We were privy to the results of a week’s workshop setting Mrs. Winslow’s Soothing Syrup in motion.  Against the Grain Theatre, a National Sawdust Artist-in-Residence, presented a work-in-progress performance of the new chamber opera being created by celebrated composer Michelle DiBucci and award-winning Canadian librettist Royce Vavrek. A journey into a young wife and mother's world torn apart by abuse, neglect, addiction is an unflinching and compassionate look at the opioid crisis. This plague is emblematic of our time.

“Let the world see what I have seen,” is a guiding motto.  Composer DiBucci has immersed herself in the world of the opioid addict, as she begins to compose Mrs. Winslow’s Soothing Syrup. Reading about the epidemic has given her a firm base in fact. Clearly she understands the depth of an experience she has not had. Bets are on that she will capture the essence, jumping off from a libretto by the inimitable Royce Vavrek. She has listened to Billy Holliday sing right after shooting up. How highs color song will color the chamber opera. 

The collaborators have based their work on Karl Georg Büchner 's play, Woyzeck (made famous by Alban Berg's opera).  Written in the early 19th century it is regarded as first truly "modern" drama. Based on the real-life case of a barber who stabbed his mistress in a fit of jealousy and was sentenced to death in 1821, this seems at first a classic study of violence prompted by sexual rage. Yet in Büchner's unfinished play, it becomes a social critique, a lower-class King Lear. It strongly influenced the work of German dramatists Wedekind and Brecht. It became a sacred text for the new British dramatists of the 1990s. 

DiBucci points out that she has reversed the Woyzeck roles in Mrs.
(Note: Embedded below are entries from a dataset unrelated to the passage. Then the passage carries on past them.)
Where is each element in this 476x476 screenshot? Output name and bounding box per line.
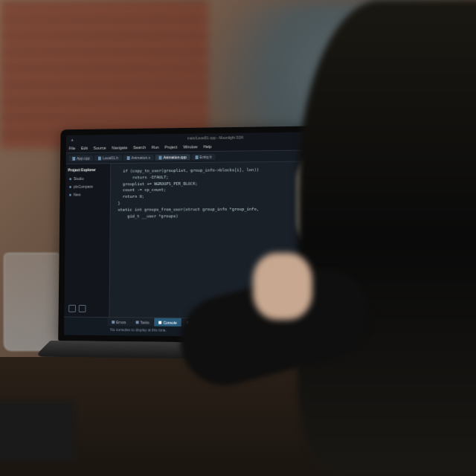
background-brick-wall: [0, 0, 208, 149]
tab-label: Animation.cpp: [164, 155, 187, 159]
bottom-tab-errors[interactable]: Errors: [107, 318, 130, 326]
project-explorer-title: Project Explorer: [68, 166, 108, 173]
tab-label: App.cpp: [77, 156, 90, 161]
sidebar-item-label: plxCompare: [74, 184, 93, 189]
tab-level01-h[interactable]: Level01.h: [94, 155, 121, 161]
tasks-icon: [135, 321, 138, 324]
menu-project[interactable]: Project: [164, 145, 177, 149]
menu-help[interactable]: Help: [203, 144, 211, 149]
project-explorer-panel: Project Explorer Studio plxCompare New: [64, 164, 111, 317]
menu-window[interactable]: Window: [183, 144, 197, 149]
menu-search[interactable]: Search: [133, 145, 146, 149]
app-logo-icon: ▲: [71, 138, 74, 142]
folder-icon: [69, 185, 71, 187]
sidebar-item-new[interactable]: New: [68, 191, 108, 197]
tab-entity-h[interactable]: Entity.h: [192, 154, 216, 160]
tab-label: Tasks: [140, 320, 149, 324]
console-icon: [159, 321, 162, 324]
file-icon: [127, 156, 130, 160]
water-glass: [4, 253, 61, 351]
errors-icon: [112, 321, 115, 324]
grid-view-icon[interactable]: [68, 305, 76, 312]
menu-run[interactable]: Run: [152, 145, 159, 149]
file-icon: [98, 156, 101, 160]
bottom-tab-console[interactable]: Console: [155, 318, 181, 327]
code-line: gid_t __user *groups): [118, 212, 312, 219]
tab-animation-cpp[interactable]: Animation.cpp: [155, 154, 190, 160]
tab-label: Errors: [116, 320, 126, 324]
tab-label: Animation.c: [132, 155, 150, 160]
tab-label: Console: [164, 320, 177, 324]
external-keyboard: [0, 402, 74, 461]
menu-source[interactable]: Source: [94, 146, 106, 150]
folder-icon: [69, 193, 71, 196]
person-hand: [253, 253, 312, 320]
file-icon: [72, 156, 75, 160]
file-icon: [196, 155, 199, 159]
tab-label: Level01.h: [103, 155, 118, 160]
folder-icon: [69, 178, 71, 180]
bottom-tab-tasks[interactable]: Tasks: [131, 318, 153, 326]
menu-navigate[interactable]: Navigate: [112, 145, 127, 149]
tab-animation-c[interactable]: Animation.c: [123, 155, 154, 161]
person-silhouette: [298, 0, 476, 476]
sidebar-item-label: New: [74, 193, 81, 197]
tab-app-cpp[interactable]: App.cpp: [69, 155, 94, 161]
tab-label: Entity.h: [199, 155, 211, 159]
menu-file[interactable]: File: [69, 146, 76, 150]
sidebar-item-label: Studio: [74, 176, 84, 181]
sidebar-item-plxcompare[interactable]: plxCompare: [68, 184, 108, 190]
menu-edit[interactable]: Edit: [81, 146, 88, 150]
file-icon: [159, 155, 162, 159]
list-view-icon[interactable]: [79, 305, 86, 312]
sidebar-item-studio[interactable]: Studio: [68, 176, 108, 181]
window-title: main/Level01.cpp - Moonlight SDK: [187, 135, 244, 141]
Winslow’s Soothing Syrup. Meri is the addicted (mad) barber, and in a gender reverse, her husband is Büchner's Marie.  The broader social context is indicated in part by naming characters, as Berg does, with generic titles like Captain, Doctor, Drum Major.  

Against the Grain  presented the first confrontation between Meri, a middle class housewife with a baby at home with her husband and a street woman called only “Junky.” 

Junky is sung by the incomparable Eve Gigliotti, who was Dodo in Breaking the Waves, sings a Walkere in Wagner at the Metropolitan Opera and across the nation, and nails her role whatever it is.  Here she takes Vavrek’s words and meshes them with the music, often giving us outside-the-music gutterals, changing the texture to emotional linguistics closer to the feeling of the character.  She stands out, outstanding in whatever role she assumes.  With the puppet dog companion she has gloved on one hand in this workshop performance, she dramatizes her money-making canine tumbler whose performance keeps her in drugs.  She laughs at Meri, sung movingly by Ashley Emerson, who has yet to be drowned in her drug of choice. 

A panel discussion after the first presentation featured experts in opioid addiction from Canada and the US.  There is no question about the universality and magnitude of this epidemic. 

In a second panel discussion, the artists discussed how the work was being developed.  Lush orchestration is anticipated for the piano suggestions that Brian Gilling sensitively conducted.

Any event at National Sawdust offers fascinating insights into the new music being created around the world today.